(Stored items)
[Start of Attachment]

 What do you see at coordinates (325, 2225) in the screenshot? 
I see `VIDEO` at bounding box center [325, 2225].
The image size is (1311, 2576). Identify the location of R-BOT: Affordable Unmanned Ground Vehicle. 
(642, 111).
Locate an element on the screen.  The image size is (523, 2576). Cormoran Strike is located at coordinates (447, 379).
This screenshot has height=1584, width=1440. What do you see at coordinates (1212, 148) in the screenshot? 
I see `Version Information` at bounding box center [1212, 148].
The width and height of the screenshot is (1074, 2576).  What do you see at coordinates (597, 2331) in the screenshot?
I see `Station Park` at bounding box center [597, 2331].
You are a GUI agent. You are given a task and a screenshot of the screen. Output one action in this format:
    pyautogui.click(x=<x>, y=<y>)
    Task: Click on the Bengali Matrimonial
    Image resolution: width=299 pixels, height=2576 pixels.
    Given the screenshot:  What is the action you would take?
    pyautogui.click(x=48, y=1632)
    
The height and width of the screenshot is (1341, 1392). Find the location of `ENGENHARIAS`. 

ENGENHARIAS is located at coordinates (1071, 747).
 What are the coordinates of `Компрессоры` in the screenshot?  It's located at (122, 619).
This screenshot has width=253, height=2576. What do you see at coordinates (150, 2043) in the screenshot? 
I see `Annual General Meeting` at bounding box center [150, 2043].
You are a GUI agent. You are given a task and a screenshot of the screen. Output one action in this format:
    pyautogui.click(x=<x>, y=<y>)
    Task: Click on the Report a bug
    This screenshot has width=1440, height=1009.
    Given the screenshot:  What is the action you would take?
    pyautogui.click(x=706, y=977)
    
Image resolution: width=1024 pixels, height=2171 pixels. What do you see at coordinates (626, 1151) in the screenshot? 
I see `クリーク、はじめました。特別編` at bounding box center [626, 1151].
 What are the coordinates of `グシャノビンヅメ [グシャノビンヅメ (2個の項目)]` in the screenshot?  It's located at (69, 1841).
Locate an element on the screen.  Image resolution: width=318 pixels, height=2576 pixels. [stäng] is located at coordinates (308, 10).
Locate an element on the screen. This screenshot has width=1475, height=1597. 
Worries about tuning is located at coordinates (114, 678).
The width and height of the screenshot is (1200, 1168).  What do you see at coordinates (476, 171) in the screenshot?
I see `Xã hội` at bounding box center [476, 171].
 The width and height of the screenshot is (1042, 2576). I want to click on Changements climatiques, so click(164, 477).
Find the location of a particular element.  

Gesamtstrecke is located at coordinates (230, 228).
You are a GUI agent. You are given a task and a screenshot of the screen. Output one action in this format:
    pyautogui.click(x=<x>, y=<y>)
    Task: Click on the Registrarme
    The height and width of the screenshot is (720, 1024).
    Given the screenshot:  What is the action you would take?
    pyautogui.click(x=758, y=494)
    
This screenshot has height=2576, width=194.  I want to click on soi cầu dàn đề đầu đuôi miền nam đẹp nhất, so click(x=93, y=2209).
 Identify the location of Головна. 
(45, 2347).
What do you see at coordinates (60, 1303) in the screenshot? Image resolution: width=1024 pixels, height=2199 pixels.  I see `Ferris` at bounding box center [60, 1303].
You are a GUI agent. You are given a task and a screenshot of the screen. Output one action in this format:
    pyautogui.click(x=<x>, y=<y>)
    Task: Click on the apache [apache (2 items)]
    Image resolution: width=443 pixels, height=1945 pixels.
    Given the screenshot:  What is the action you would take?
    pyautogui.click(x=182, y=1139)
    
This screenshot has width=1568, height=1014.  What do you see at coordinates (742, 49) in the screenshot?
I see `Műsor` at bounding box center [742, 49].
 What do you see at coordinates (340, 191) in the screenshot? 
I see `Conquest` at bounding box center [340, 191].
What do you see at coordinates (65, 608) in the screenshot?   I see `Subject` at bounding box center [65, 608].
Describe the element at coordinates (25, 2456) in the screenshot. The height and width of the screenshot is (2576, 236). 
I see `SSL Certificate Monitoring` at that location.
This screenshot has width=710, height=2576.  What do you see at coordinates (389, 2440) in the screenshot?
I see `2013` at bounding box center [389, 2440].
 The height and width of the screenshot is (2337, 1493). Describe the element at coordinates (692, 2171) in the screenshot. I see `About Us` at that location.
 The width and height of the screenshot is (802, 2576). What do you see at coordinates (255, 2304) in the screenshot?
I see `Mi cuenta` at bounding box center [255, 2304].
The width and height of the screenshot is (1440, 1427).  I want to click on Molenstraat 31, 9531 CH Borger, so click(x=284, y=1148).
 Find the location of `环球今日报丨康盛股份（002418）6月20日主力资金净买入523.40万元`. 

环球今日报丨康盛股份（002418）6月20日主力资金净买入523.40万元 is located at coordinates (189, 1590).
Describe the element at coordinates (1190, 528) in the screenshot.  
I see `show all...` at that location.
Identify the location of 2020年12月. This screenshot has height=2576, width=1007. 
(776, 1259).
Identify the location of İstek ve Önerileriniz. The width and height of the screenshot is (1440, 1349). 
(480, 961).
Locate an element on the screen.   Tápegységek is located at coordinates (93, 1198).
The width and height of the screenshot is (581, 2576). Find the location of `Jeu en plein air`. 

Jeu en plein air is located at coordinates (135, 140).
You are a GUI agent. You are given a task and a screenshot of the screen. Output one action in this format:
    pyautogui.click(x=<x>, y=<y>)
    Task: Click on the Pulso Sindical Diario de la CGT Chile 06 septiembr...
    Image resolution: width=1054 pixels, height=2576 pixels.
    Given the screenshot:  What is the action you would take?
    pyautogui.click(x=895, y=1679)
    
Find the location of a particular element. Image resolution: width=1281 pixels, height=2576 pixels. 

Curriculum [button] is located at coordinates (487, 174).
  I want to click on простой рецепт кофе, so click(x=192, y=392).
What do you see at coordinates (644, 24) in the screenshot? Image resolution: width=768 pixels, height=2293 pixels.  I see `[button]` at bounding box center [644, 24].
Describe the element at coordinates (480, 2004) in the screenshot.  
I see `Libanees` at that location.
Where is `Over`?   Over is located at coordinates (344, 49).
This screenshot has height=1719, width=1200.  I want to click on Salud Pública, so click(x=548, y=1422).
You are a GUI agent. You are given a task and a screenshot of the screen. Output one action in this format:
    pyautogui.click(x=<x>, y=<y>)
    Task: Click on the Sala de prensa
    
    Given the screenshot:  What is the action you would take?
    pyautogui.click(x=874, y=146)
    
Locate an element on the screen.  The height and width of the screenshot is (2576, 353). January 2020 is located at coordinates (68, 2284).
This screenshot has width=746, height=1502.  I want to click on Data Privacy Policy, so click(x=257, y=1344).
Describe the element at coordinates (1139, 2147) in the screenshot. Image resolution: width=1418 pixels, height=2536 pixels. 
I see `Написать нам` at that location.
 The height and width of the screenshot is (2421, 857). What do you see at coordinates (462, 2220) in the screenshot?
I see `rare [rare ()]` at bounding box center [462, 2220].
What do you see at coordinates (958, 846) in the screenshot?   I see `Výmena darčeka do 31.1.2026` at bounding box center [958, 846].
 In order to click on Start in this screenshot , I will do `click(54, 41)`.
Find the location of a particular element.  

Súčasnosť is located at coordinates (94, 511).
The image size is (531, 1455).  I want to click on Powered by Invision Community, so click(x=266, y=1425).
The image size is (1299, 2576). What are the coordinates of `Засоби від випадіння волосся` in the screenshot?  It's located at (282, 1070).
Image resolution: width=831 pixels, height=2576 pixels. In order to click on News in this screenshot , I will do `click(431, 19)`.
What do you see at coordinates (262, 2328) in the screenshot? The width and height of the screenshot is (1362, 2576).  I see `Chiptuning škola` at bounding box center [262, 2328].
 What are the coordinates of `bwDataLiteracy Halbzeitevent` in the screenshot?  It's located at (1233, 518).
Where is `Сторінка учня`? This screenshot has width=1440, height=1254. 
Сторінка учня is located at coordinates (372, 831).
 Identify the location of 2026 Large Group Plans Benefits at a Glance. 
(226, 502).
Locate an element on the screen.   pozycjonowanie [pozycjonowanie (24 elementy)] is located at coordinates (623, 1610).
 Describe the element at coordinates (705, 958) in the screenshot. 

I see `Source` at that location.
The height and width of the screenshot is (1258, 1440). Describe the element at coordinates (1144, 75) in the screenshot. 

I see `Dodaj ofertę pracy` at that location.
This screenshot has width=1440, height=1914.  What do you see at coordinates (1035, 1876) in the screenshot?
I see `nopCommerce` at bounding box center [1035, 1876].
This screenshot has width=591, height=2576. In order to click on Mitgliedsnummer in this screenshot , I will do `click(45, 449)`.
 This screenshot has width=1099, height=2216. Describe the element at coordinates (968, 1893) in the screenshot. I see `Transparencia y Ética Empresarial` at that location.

[End of Attachment]

▶ Exercise directions: An exact copy of the lines above, from the one containing "Task: Click on the apache" through the one containing "The width and height of the screenshot is (1440, 1427).", is the whole of the answer.

▶ Result of the task:
    Task: Click on the apache [apache (2 items)]
    Image resolution: width=443 pixels, height=1945 pixels.
    Given the screenshot:  What is the action you would take?
    pyautogui.click(x=182, y=1139)
    
This screenshot has width=1568, height=1014.  What do you see at coordinates (742, 49) in the screenshot?
I see `Műsor` at bounding box center [742, 49].
 What do you see at coordinates (340, 191) in the screenshot? 
I see `Conquest` at bounding box center [340, 191].
What do you see at coordinates (65, 608) in the screenshot?   I see `Subject` at bounding box center [65, 608].
Describe the element at coordinates (25, 2456) in the screenshot. The height and width of the screenshot is (2576, 236). 
I see `SSL Certificate Monitoring` at that location.
This screenshot has width=710, height=2576.  What do you see at coordinates (389, 2440) in the screenshot?
I see `2013` at bounding box center [389, 2440].
 The height and width of the screenshot is (2337, 1493). Describe the element at coordinates (692, 2171) in the screenshot. I see `About Us` at that location.
 The width and height of the screenshot is (802, 2576). What do you see at coordinates (255, 2304) in the screenshot?
I see `Mi cuenta` at bounding box center [255, 2304].
The width and height of the screenshot is (1440, 1427).  I want to click on Molenstraat 31, 9531 CH Borger, so click(x=284, y=1148).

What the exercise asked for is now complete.